Long Beach reports the city’s first suspected case of monkeypox

LONG BEACH, Calif. (CNS) — Long Beach reported its first suspected case of monkeypox on Saturday.

The case involves an adult Long Beach resident with no recent travel history or known contacts. The person is symptomatic and recovering and self-isolating at home, city officials said.

Preliminary test results indicate the person has tested positive for orthopoxvirus, and further testing will be done at the United States Centers for Disease Control to confirm monkeypox. The city’s health department is conducting a thorough contact investigation and offering the vaccine to people who may have been exposed to prevent further cases.

“We take monkeypox very seriously and are working diligently to vaccinate those most at risk knowing that the vaccine is currently in extremely limited supply,” Mayor Robert Garcia said.

Monkeypox is part of the same family of viruses as smallpox. It is rarely fatal. Symptoms are similar to those of smallpox, but milder. Symptoms of monkeypox typically include fever, headache, muscle aches, swollen lymph nodes, chills, and exhaustion. A rash that may look like pimples or blisters sometimes appears on the face, inside the mouth, and on other parts of the body.

People with monkeypox are contagious and should self-isolate until the rash clears. People with symptoms should call their health care provider, who will determine the need for testing. Those without a health care provider and experiencing symptoms can contact the City of Long Beach Public Health Information Line at (562) 570-7907.

“The risk of monkeypox is very low, but we are continuing our work and taking proactive steps to mitigate the spread,” said city health officer Dr. Anissa Davis. “It shows why public health is important in preparing and empowering our community by providing awareness, education and prevention methods.”

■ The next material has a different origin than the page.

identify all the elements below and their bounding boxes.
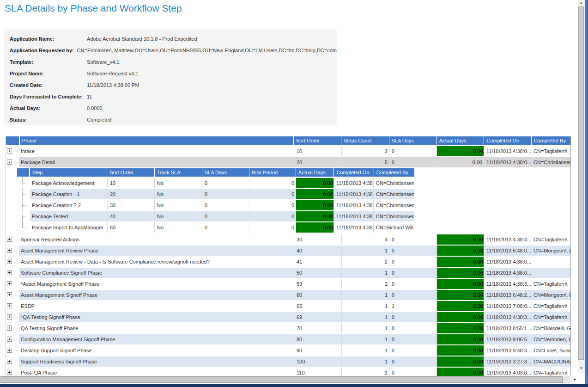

As of July 15, more than 12,000 cases of monkeypox have been reported worldwide, including 1,814 cases in the United States, 250 in California and 85 in Los Angeles County. While people of any gender and sexual orientation can contract and spread monkeypox, most cases involve men who have sex with men and transgender women.

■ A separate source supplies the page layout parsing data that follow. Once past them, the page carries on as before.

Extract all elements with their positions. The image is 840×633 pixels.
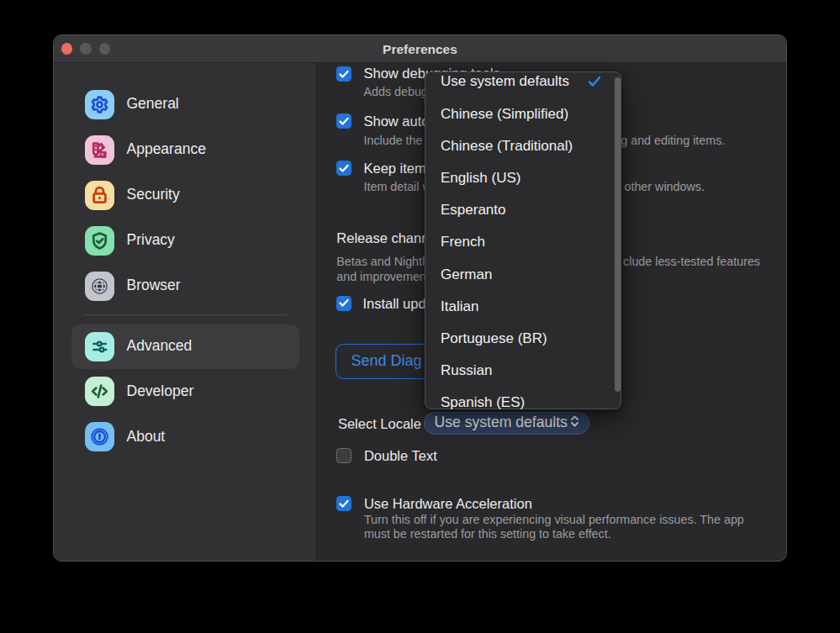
settings-panel: Show debugging tools Adds debug Show aut…	[54, 35, 786, 561]
hardware-acceleration-label: Use Hardware Acceleration	[364, 496, 532, 512]
show-debugging-tools-checkbox[interactable]	[336, 66, 351, 82]
menu-item-esperanto[interactable]: Esperanto	[441, 202, 506, 219]
release-desc-line2: and improvemen	[336, 270, 426, 283]
preferences-window: Preferences General Appearance Security	[53, 34, 787, 562]
release-desc-line1-right: clude less-tested features	[623, 255, 760, 268]
hardware-acceleration-desc-line1: Turn this off if you are experiencing vi…	[364, 513, 744, 526]
menu-item-english-us[interactable]: English (US)	[441, 170, 520, 187]
keep-item-label: Keep item	[364, 161, 426, 177]
install-updates-checkbox[interactable]	[336, 296, 351, 311]
keep-item-desc-left: Item detail w	[364, 180, 431, 193]
keep-item-desc-right: other windows.	[625, 180, 705, 193]
locale-dropdown-menu: Use system defaults Chinese (Simplified)…	[425, 71, 621, 409]
menu-item-italian[interactable]: Italian	[441, 298, 478, 315]
menu-item-portuguese-br[interactable]: Portuguese (BR)	[441, 330, 547, 347]
menu-item-use-system-defaults[interactable]: Use system defaults	[441, 73, 569, 90]
chevron-updown-icon	[570, 414, 579, 431]
hardware-acceleration-desc-line2: must be restarted for this setting to ta…	[364, 527, 611, 541]
show-auto-label: Show auto	[364, 113, 430, 129]
show-auto-desc-left: Include the	[364, 134, 423, 147]
menu-item-spanish-es[interactable]: Spanish (ES)	[441, 394, 525, 411]
show-auto-checkbox[interactable]	[336, 113, 351, 129]
install-updates-label: Install upd	[362, 296, 425, 312]
hardware-acceleration-checkbox[interactable]	[336, 496, 351, 511]
menu-item-chinese-simplified[interactable]: Chinese (Simplified)	[441, 106, 568, 123]
double-text-checkbox[interactable]	[336, 448, 351, 463]
release-channel-heading: Release chann	[336, 230, 429, 246]
release-desc-line1-left: Betas and Nightl	[336, 255, 425, 268]
dropdown-scrollbar[interactable]	[615, 77, 621, 392]
selected-check-icon	[588, 76, 601, 91]
locale-select-value: Use system defaults	[435, 414, 568, 431]
double-text-label: Double Text	[364, 448, 437, 464]
menu-item-french[interactable]: French	[441, 234, 485, 251]
select-locale-label: Select Locale	[338, 415, 421, 431]
keep-item-checkbox[interactable]	[336, 161, 351, 176]
show-auto-desc-right: g and editing items.	[621, 134, 725, 147]
show-debugging-tools-desc: Adds debug	[364, 85, 428, 98]
menu-item-german[interactable]: German	[441, 266, 492, 283]
menu-item-chinese-traditional[interactable]: Chinese (Traditional)	[441, 138, 573, 155]
locale-select[interactable]: Use system defaults	[424, 412, 589, 435]
menu-item-russian[interactable]: Russian	[441, 362, 492, 379]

According to the Long Beach Health Department, vaccines and antivirals can be given to prevent illness or reduce the severity of illness, including the JYNNEOS vaccine. Vaccines are currently in very limited supply, but more are expected in the coming weeks. In accordance with the Los Angeles County vaccine delivery strategy, the city’s health department currently offers the vaccine to people who:

— have been exposed to a person with confirmed monkeypox and have no symptoms;

— were exposed through that specific person will be contacted by the health service;

— established care in specialist clinics (ie, STD or HIV clinics) where there was a high risk of exposure to someone with monkeypox;

— are gay and bisexual men or transgender people who have been diagnosed with rectal gonorrhea or early syphilis within the last three months and have a medical referral or proof of a positive result.